Lanciano, la presidentessa Maio a TLP: "Non mi dimetto. Esonerare Camplone? Ridicolo. Squadra senza un briciolo di personalità"TMW/TuttoC.com
Valentina Maio, presidentessa della Virtus Lanciano
© foto di Giuseppe Celeste/Image Sport
lunedì 11 aprile 2011, 00:30Interviste TC
di Claudio Gallaro

Al termine di Virtus Lanciano-Cosenza era iniziata a circolare un'indiscrezione secondo cui la presidentessa Valentina Maio avrebbe manifestato la volontà di lasciare il timone del club frentano. Per fare chiarezza sulla vicenda l'abbiamo contattata in esclusiva per TuttoLegaPro.com.

Presidentessa, conferma queste voci?

"Non ho fatto questo tipo di dichiarazioni. E' un momento di riflessione, c'è molto rammarico per la sconfitta, ma soprattutto perchè sono accadute cose non piacevoli: una squadra senza entusiasmo e voglia di fare, e un comportamento discutibile da parte di alcuni tifosi".

Di chi le colpe di questa inattesa battuta d'arresto?

"In campo sono scesi 11 giocatori senza palle e che hanno mostrato una totale mancanza di personalità.

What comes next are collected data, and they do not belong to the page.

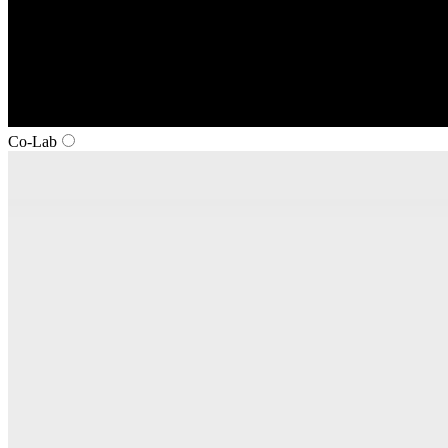
Co‑Lab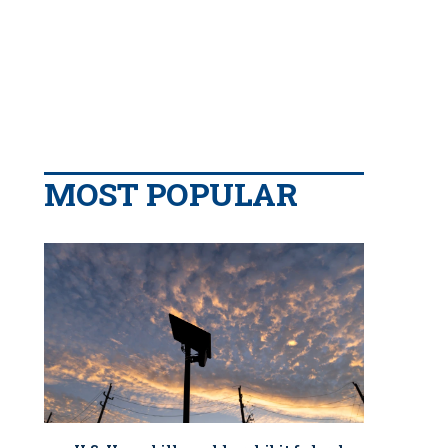
MOST POPULAR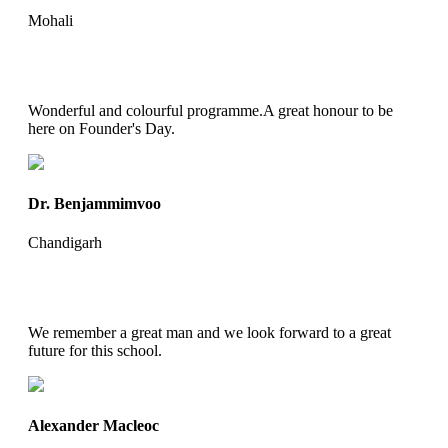
Mohali
Wonderful and colourful programme.A great honour to be
here on Founder's Day.
Dr. Benjammimvoo
Chandigarh
We remember a great man and we look forward to a great
future for this school.
Alexander Macleoc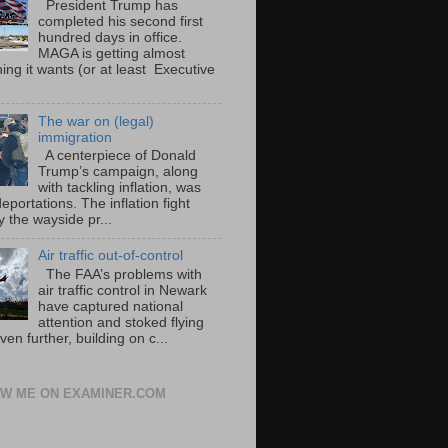
President Trump has
completed his second first
hundred days in office.
MAGA is getting almost
ing it wants (or at least Executive
The war on (legal)
immigration
A centerpiece of Donald
Trump’s campaign, along
with tackling inflation, was
portations. The inflation fight
 the wayside pr...
Air traffic out-of-control
The FAA’s problems with
air traffic control in Newark
have captured national
attention and stoked flying
ven further, building on c...
W ME ON EXAMINER.COM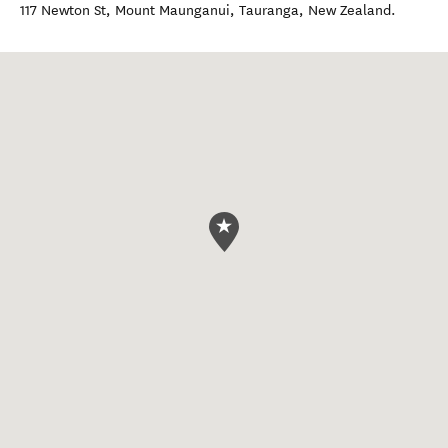
117 Newton St, Mount Maunganui
,
Tauranga
,
New Zealand
.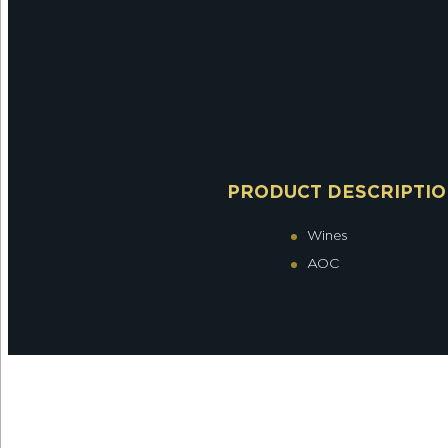
PRODUCT DESCRIPTI
Wines
AOC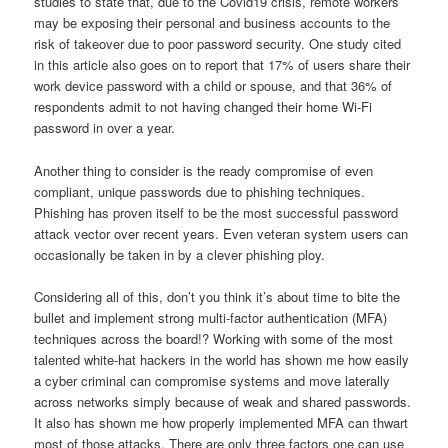
studies to state that, due to the Covid19 crisis, remote workers
may be exposing their personal and business accounts to the
risk of takeover due to poor password security. One study cited
in this article also goes on to report that 17% of users share their
work device password with a child or spouse, and that 36% of
respondents admit to not having changed their home Wi-Fi
password in over a year.
Another thing to consider is the ready compromise of even
compliant, unique passwords due to phishing techniques.
Phishing has proven itself to be the most successful password
attack vector over recent years. Even veteran system users can
occasionally be taken in by a clever phishing ploy.
Considering all of this, don’t you think it’s about time to bite the
bullet and implement strong multi-factor authentication (MFA)
techniques across the board!? Working with some of the most
talented white-hat hackers in the world has shown me how easily
a cyber criminal can compromise systems and move laterally
across networks simply because of weak and shared passwords.
It also has shown me how properly implemented MFA can thwart
most of those attacks. There are only three factors one can use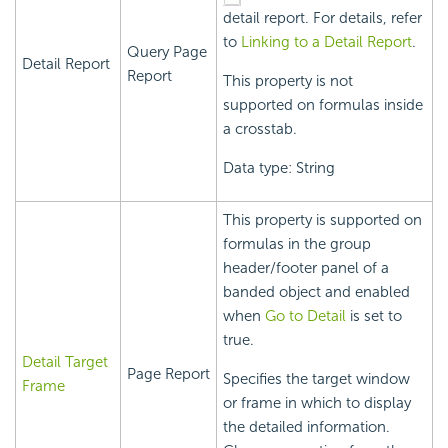
detail report. For details, refer
to
Linking to a Detail Report
.
Query Page
Detail Report
Report
This property is not
supported on formulas inside
a crosstab.
Data type: String
This property is supported on
formulas in the group
header/footer panel of a
banded object and enabled
when
Go to Detail
is set to
true.
Detail Target
Page Report
Specifies the target window
Frame
or frame in which to display
the detailed information.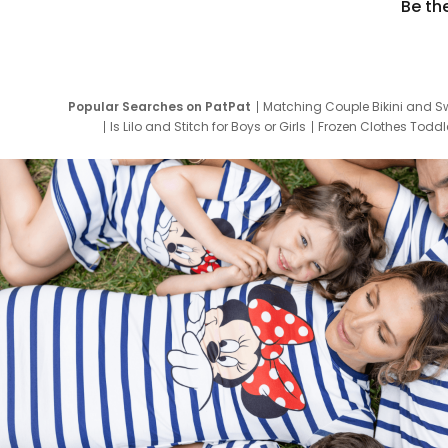
Be th
Popular Searches on PatPat
Matching Couple Bikini and S
Is Lilo and Stitch for Boys or Girls
Frozen Clothes Toddle
Newborn Clothes for Boys
9 Year Old Summ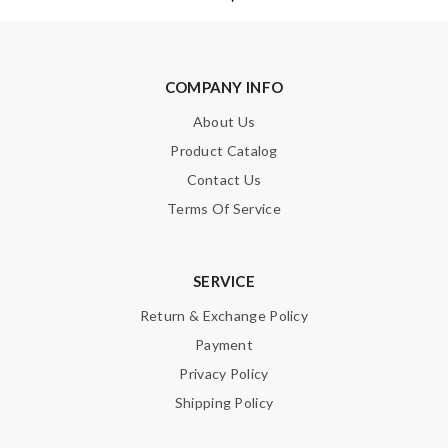
COMPANY INFO
About Us
Note:
HTML is not translated!
Product Catalog
Enter result
Contact Us
Terms Of Service
SUBMIT
SERVICE
Return & Exchange Policy
Payment
Privacy Policy
Shipping Policy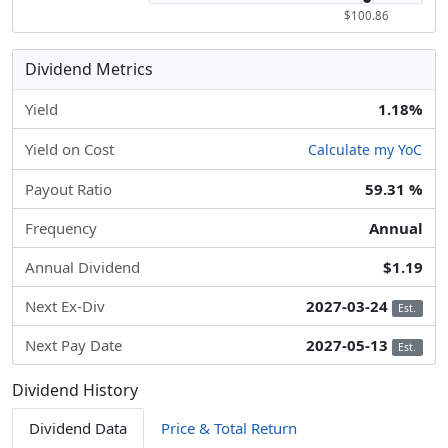
$100.86
Dividend Metrics
Yield
1.18%
Yield on Cost
Calculate my YoC
Payout Ratio
59.31 %
Frequency
Annual
Annual Dividend
$1.19
Next Ex-Div
2027-03-24
Est.
Next Pay Date
2027-05-13
Est.
Dividend History
Dividend Data
Price & Total Return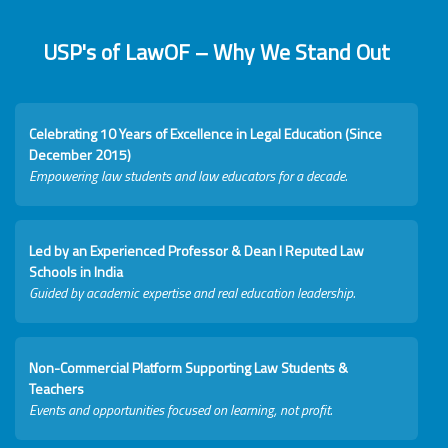
USP's of LawOF – Why We Stand Out
Celebrating 10 Years of Excellence in Legal Education (Since
December 2015)
Empowering law students and law educators for a decade.
Led by an Experienced Professor & Dean I Reputed Law
Schools in India
Guided by academic expertise and real education leadership.
Non-Commercial Platform Supporting Law Students &
Teachers
Events and opportunities focused on learning, not profit.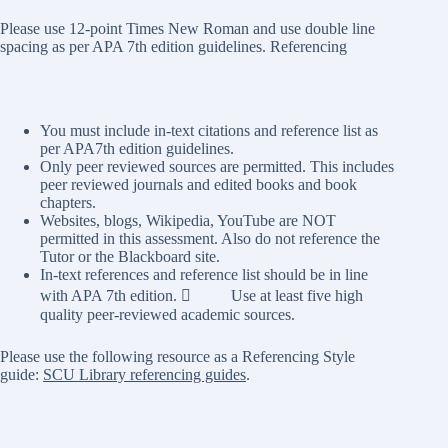
Please use 12-point Times New Roman and use double line
spacing as per APA 7th edition guidelines. Referencing
You must include in-text citations and reference list as
per APA7th edition guidelines.
Only peer reviewed sources are permitted. This includes
peer reviewed journals and edited books and book
chapters.
Websites, blogs, Wikipedia, YouTube are NOT
permitted in this assessment. Also do not reference the
Tutor or the Blackboard site.
In-text references and reference list should be in line
with APA 7th edition.  Use at least five high
quality peer-reviewed academic sources.
Please use the following resource as a Referencing Style
guide:
SCU Library referencing guides
.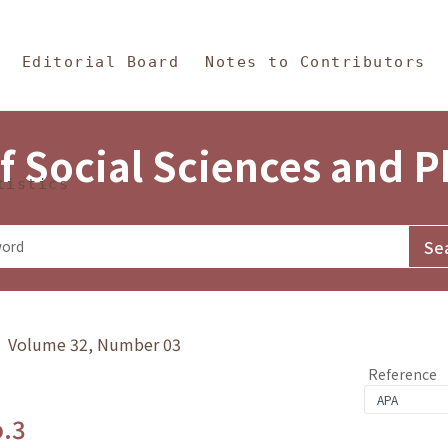
in Content
s and Philosophy
Editorial Board
Notes to Contributors
f Social Sciences and 
tistics
y》 Volume 32, Number 03
Reference
o.3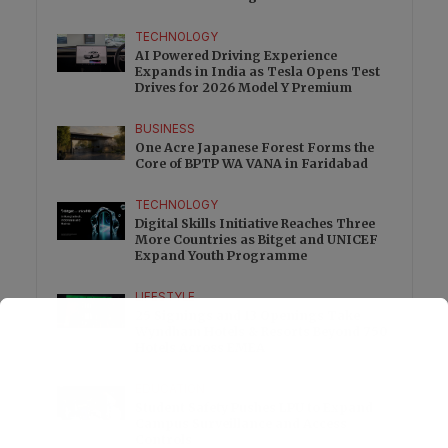
Excess
TECHNOLOGY
AI Powered Driving Experience
Expands in India as Tesla Opens Test
Drives for 2026 Model Y Premium
BUSINESS
One Acre Japanese Forest Forms the
Core of BPTP WA VANA in Faridabad
TECHNOLOGY
Digital Skills Initiative Reaches Three
More Countries as Bitget and UNICEF
Expand Youth Programme
LIFESTYLE
25 Signings and 13 Openings Take
Wyndham Hotels & Resorts Beyond 750
Hotels Across EMEA
EDUCATION
Student Safety Pushes LPU to Expand
Campus Surveillance and Access
Controls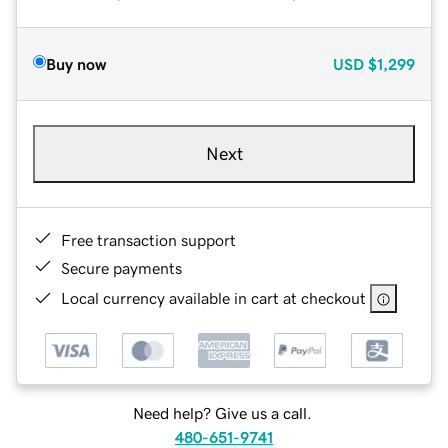
Buy now
USD
$1,299
Next
Free transaction support
Secure payments
Local currency available in cart at checkout
Need help? Give us a call.
480-651-9741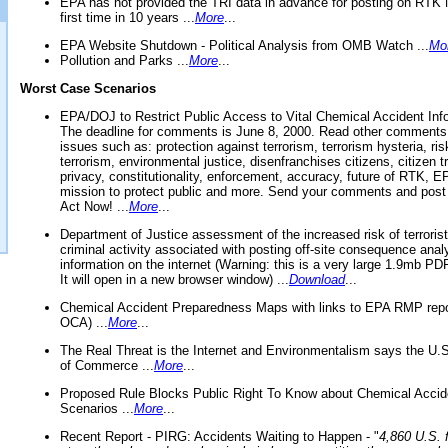
EPA has not provided the TRI data in advance for posting on RTK 
first time in 10 years ...
More
...
EPA Website Shutdown - Political Analysis from OMB Watch ...
Mo
Pollution and Parks ...
More
...
Worst Case Scenarios
EPA/DOJ to Restrict Public Access to Vital Chemical Accident Inf
The deadline for comments is June 8, 2000. Read other comments
issues such as: protection against terrorism, terrorism hysteria, ris
terrorism, environmental justice, disenfranchises citizens, citizen t
privacy, constitutionality, enforcement, accuracy, future of RTK,
mission to protect public and more. Send your comments and post
Act Now! ...
More
...
Department of Justice assessment of the increased risk of terrorist
criminal activity associated with posting off-site consequence anal
information on the internet (Warning: this is a very large 1.9mb P
It will open in a new browser window) ...
Download
...
Chemical Accident Preparedness Maps with links to EPA RMP repo
OCA) ...
More
...
The Real Threat is the Internet and Environmentalism says the U
of Commerce ...
More
...
Proposed Rule Blocks Public Right To Know about Chemical Accid
Scenarios ...
More
...
Recent Report - PIRG: Accidents Waiting to Happen - "
4,860 U.S. f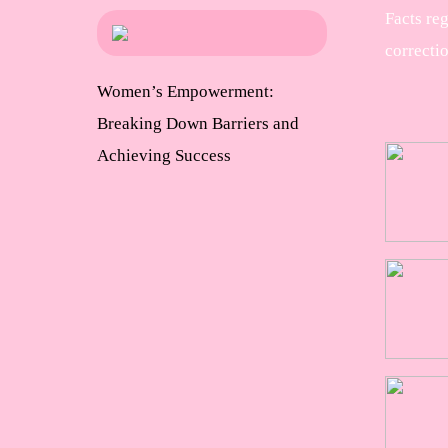
Facts re
correcti
Women’s Empowerment:
Breaking Down Barriers and
Achieving Success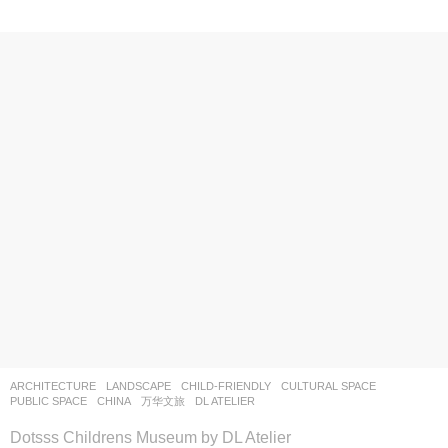
ARCHITECTURE
,
LANDSCAPE
CHILD-FRIENDLY
,
CULTURAL SPACE
,
PUBLIC SPACE
CHINA
万华文旅
DL ATELIER
Dotsss Childrens Museum by DL Atelier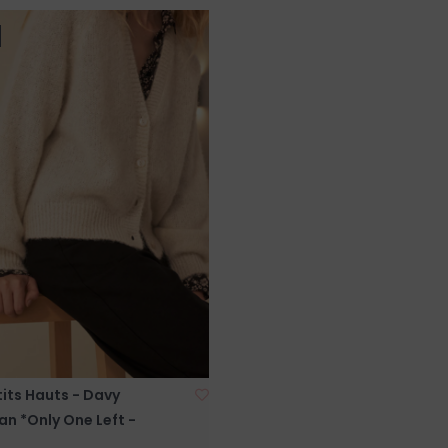
its Hauts - Davy
n *Only One Left -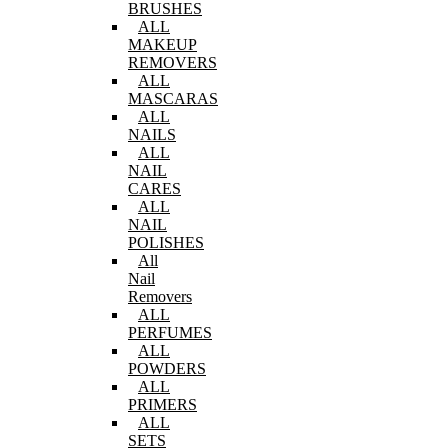
BRUSHES
ALL
MAKEUP
REMOVERS
ALL
MASCARAS
ALL
NAILS
ALL
NAIL
CARES
ALL
NAIL
POLISHES
All
Nail
Removers
ALL
PERFUMES
ALL
POWDERS
ALL
PRIMERS
ALL
SETS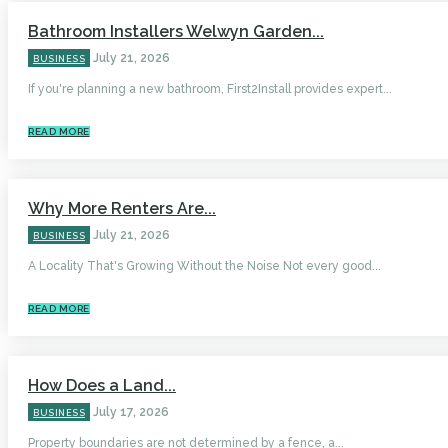
Bathroom Installers Welwyn Garden...
July 21, 2026
BUSINESS
If you're planning a new bathroom, First2Install provides expert...
READ MORE
Why More Renters Are...
July 21, 2026
BUSINESS
A Locality That's Growing Without the Noise Not every good...
READ MORE
How Does a Land...
July 17, 2026
BUSINESS
Property boundaries are not determined by a fence, a...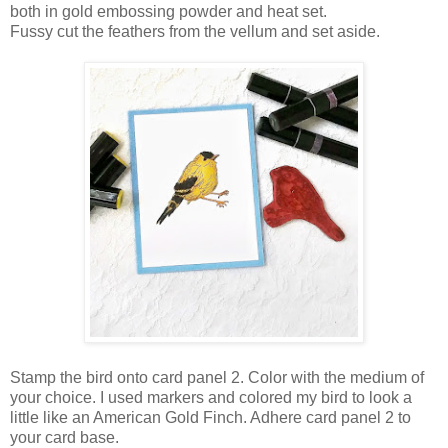
both in gold embossing powder and heat set.
Fussy cut the feathers from the vellum and set aside.
Stamp the bird onto card panel 2. Color with the medium of
your choice. I used markers and colored my bird to look a
little like an American Gold Finch. Adhere card panel 2 to
your card base.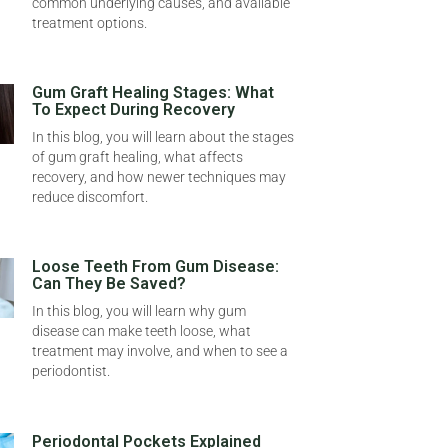
common underlying causes, and available
treatment options.
Gum Graft Healing Stages: What
To Expect During Recovery
In this blog, you will learn about the stages
of gum graft healing, what affects
recovery, and how newer techniques may
reduce discomfort.
Loose Teeth From Gum Disease:
Can They Be Saved?
In this blog, you will learn why gum
disease can make teeth loose, what
treatment may involve, and when to see a
periodontist.
Periodontal Pockets Explained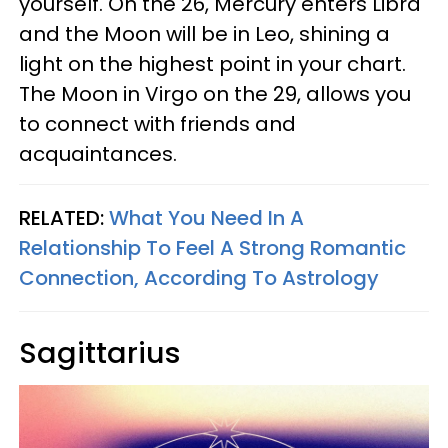
yourself. On the 26, Mercury enters Libra
and the Moon will be in Leo, shining a
light on the highest point in your chart.
The Moon in Virgo on the 29, allows you
to connect with friends and
acquaintances.
RELATED:
What You Need In A
Relationship To Feel A Strong Romantic
Connection, According To Astrology
Sagittarius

Era una partita da vincere assolutamente, fondamentale per tutti: per la società, per le ambizioni dei giocatori e per le speranze dei tifosi. E invece il Lanciano perde tutte le partite in cui deve dimostrare di saper vincere. Nello spogliatoio non c'è un uomo che abbia il carattere e il carisma del leader. Ognuno si prenda le proprie responsabilità".

L'esonero di mister Andrea Camplone servirebbe a qualcosa?

"Sarebbe ridicolo cambiare le carte in tavola a cinque giornate dalla fine del campionato. Sono i giocatori che vanno in campo. Non ci va Camplone, non ci vado io, non ci vanno i tifosi".

I playoff sono un obiettivo irraggiungibile?

"Al 90% i giochi sono ormai fatti. Aspettiamo comunque l'esito della prossima partita col Taranto per tracciare un bilancio definitivo e dire se questa è stata una stagione fallimentare. Da domani la squadra sarà in ritiro, una punizione per dare una scossa all'ambiente".